As the Swara Sonora Trio began to plan our Indonesian tour, we decided that we wanted there more of a purpose to our travels than the personal excitement of performing on the other side of the world. It was late 2008 as we ironed out details. Barack Obama had just been elected, optimism was running high, and attention was turned to the United States’ possible deeper engagement with Asia and especially with a moderate Muslim country like Indonesia (where President Obama spent part of his childhood). We titled our project the Peace Tour. It was a little cheesy, but the name stuck.
We wanted the trio to engage in significant ways that might actually promote understanding between cultures, so we came up with a three-pronged goal for our tour: we would reach out to audiences by sharing our music and our talents in performances across Java and Bali, we would connect with young musicians by teaching master classes at music schools along our travels, and we would make the tour a fundraiser for an Indonesian organization. It was important to choose a reputable organization with international recognition, so that our backers in the US would be comfortable getting on board with our fundraising. After a brief discussion we decided that UNICEF was the obvious choice because of their international reputation and their efforts towards children’s health and education in Indonesia.

At UNICEF headquarters in Jakarta. Our t-shirts translate to “I love Indonesian children.” Josephine is to the left of the UNICEF flag.

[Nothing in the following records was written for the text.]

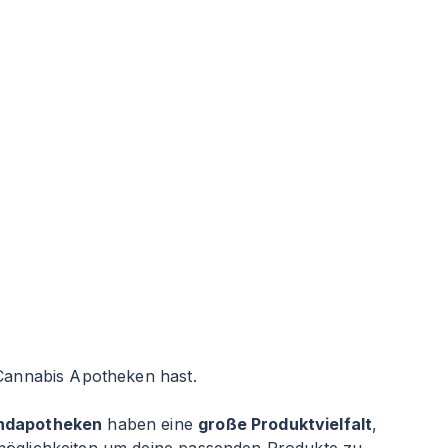
 Cannabis Apotheken hast.
ndapotheken
haben eine
große Produktvielfalt
,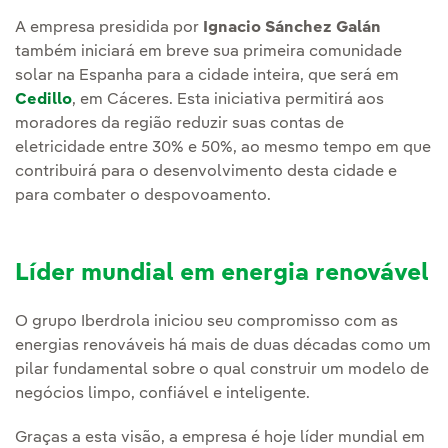
A empresa presidida por
Ignacio Sánchez Galán
também iniciará em breve sua primeira comunidade
solar na Espanha para a cidade inteira, que será em
Cedillo
, em Cáceres. Esta iniciativa permitirá aos
moradores da região reduzir suas contas de
eletricidade entre 30% e 50%, ao mesmo tempo em que
contribuirá para o desenvolvimento desta cidade e
para combater o despovoamento.
Líder mundial em energia renovável
O grupo Iberdrola iniciou seu compromisso com as
energias renováveis há mais de duas décadas como um
pilar fundamental sobre o qual construir um modelo de
negócios limpo, confiável e inteligente.
Graças a esta visão, a empresa é hoje líder mundial em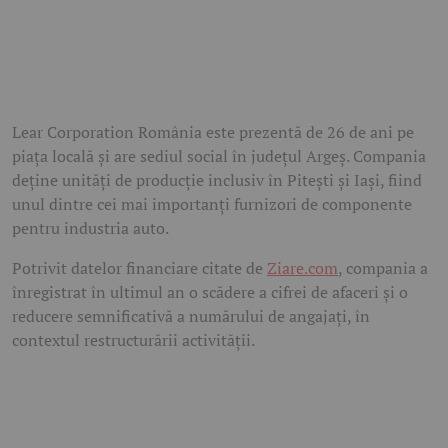
Lear Corporation România este prezentă de 26 de ani pe
piața locală și are sediul social în județul Argeș. Compania
deține unități de producție inclusiv în Pitești și Iași, fiind
unul dintre cei mai importanți furnizori de componente
pentru industria auto.
Potrivit datelor financiare citate de
Ziare.com
, compania a
înregistrat în ultimul an o scădere a cifrei de afaceri și o
reducere semnificativă a numărului de angajați, în
contextul restructurării activității.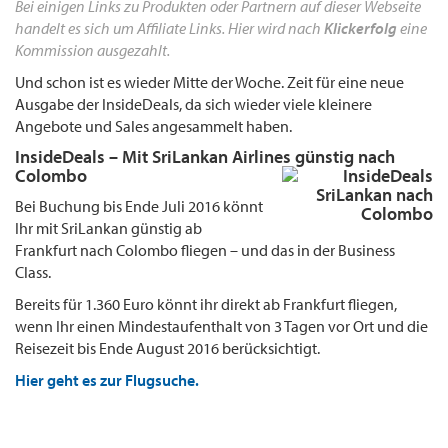
Bei einigen Links zu Produkten oder Partnern auf dieser Webseite
handelt es sich um Affiliate Links. Hier wird nach
Klickerfolg
eine
Kommission ausgezahlt.
Und schon ist es wieder Mitte der Woche. Zeit für eine neue
Ausgabe der InsideDeals, da sich wieder viele kleinere
Angebote und Sales angesammelt haben.
InsideDeals – Mit SriLankan Airlines günstig nach
Colombo
Bei Buchung bis Ende Juli 2016 könnt
Ihr mit SriLankan günstig ab
Frankfurt nach Colombo fliegen – und das in der Business
Class.
Bereits für 1.360 Euro könnt ihr direkt ab Frankfurt fliegen,
wenn Ihr einen Mindestaufenthalt von 3 Tagen vor Ort und die
Reisezeit bis Ende August 2016 berücksichtigt.
Hier geht es zur Flugsuche.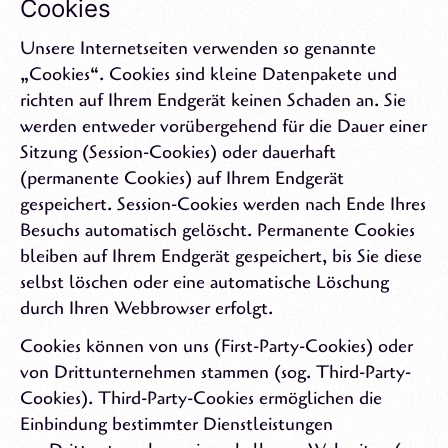
Cookies
Unsere Internetseiten verwenden so genannte
„Cookies“. Cookies sind kleine Datenpakete und
richten auf Ihrem Endgerät keinen Schaden an. Sie
werden entweder vorübergehend für die Dauer einer
Sitzung (Session-Cookies) oder dauerhaft
(permanente Cookies) auf Ihrem Endgerät
gespeichert. Session-Cookies werden nach Ende Ihres
Besuchs automatisch gelöscht. Permanente Cookies
bleiben auf Ihrem Endgerät gespeichert, bis Sie diese
selbst löschen oder eine automatische Löschung
durch Ihren Webbrowser erfolgt.
Cookies können von uns (First-Party-Cookies) oder
von Drittunternehmen stammen (sog. Third-Party-
Cookies). Third-Party-Cookies ermöglichen die
Einbindung bestimmter Dienstleistungen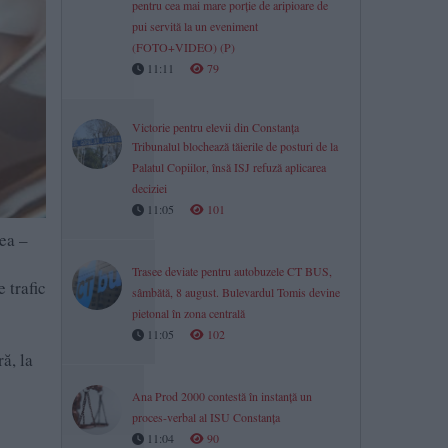
pentru cea mai mare porție de aripioare de
pui servită la un eveniment
(FOTO+VIDEO) (P)
11:11
79
Victorie pentru elevii din Constanța
Tribunalul blochează tăierile de posturi de la
Palatul Copiilor, însă ISJ refuză aplicarea
deciziei
11:05
101
dea –
Trasee deviate pentru autobuzele CT BUS,
 trafic
sâmbătă, 8 august. Bulevardul Tomis devine
pietonal în zona centrală
11:05
102
ă, la
Ana Prod 2000 contestă în instanță un
proces-verbal al ISU Constanța
11:04
90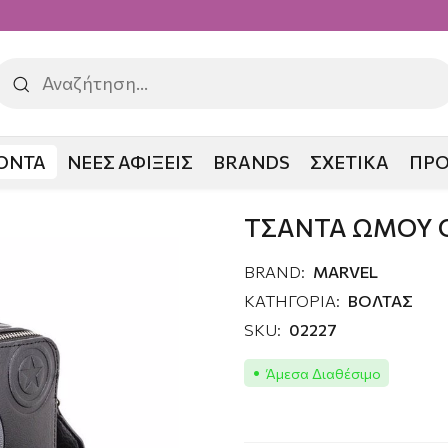
ΟΝΤΑ
ΝΕΕΣ ΑΦΙΞΕΙΣ
BRANDS
ΣΧΕΤΙΚΑ
ΠΡ
TAIN AMERICA
ΤΣΑΝΤΑ ΩΜΟΥ 
BRAND:
MARVEL
ΚΑΤΗΓΟΡΙΑ:
ΒΟΛΤΑΣ
SKU:
02227
Άμεσα Διαθέσιμο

One of our most exciting days of the Peace Tour (it’s hard to name any one day “most exciting” because each day held new experiences, people, sights, sounds, and amazing foods) was when we visited UNICEF’s Indonesia Country Office headquarters in Jakarta. We’d been connected with Josephine Lapod in the office there, and had a formal agreement to turn over all our funds beyond expenses to support UNICEF’s children’s programs in Indonesia.
Josephine took us to the Dunkin’ Donuts (a very popular chain in Indonesia; the menu is similar to in the US except you can get durian-filled donuts and coffee with sweetened condensed milk) on UNICEF’s campus to get to know each other and to sign our contract. Then we toured their offices, met the rest of the kind and professional staff, and posed for photos wearing our UNICEF t-shirts. Unaccustomed to men as tall as Nathan, they’d had to special order his t-shirt size and it had arrived just in time for our visit. The staff told us that the last visitor they placed a custom order for was Bill Clinton!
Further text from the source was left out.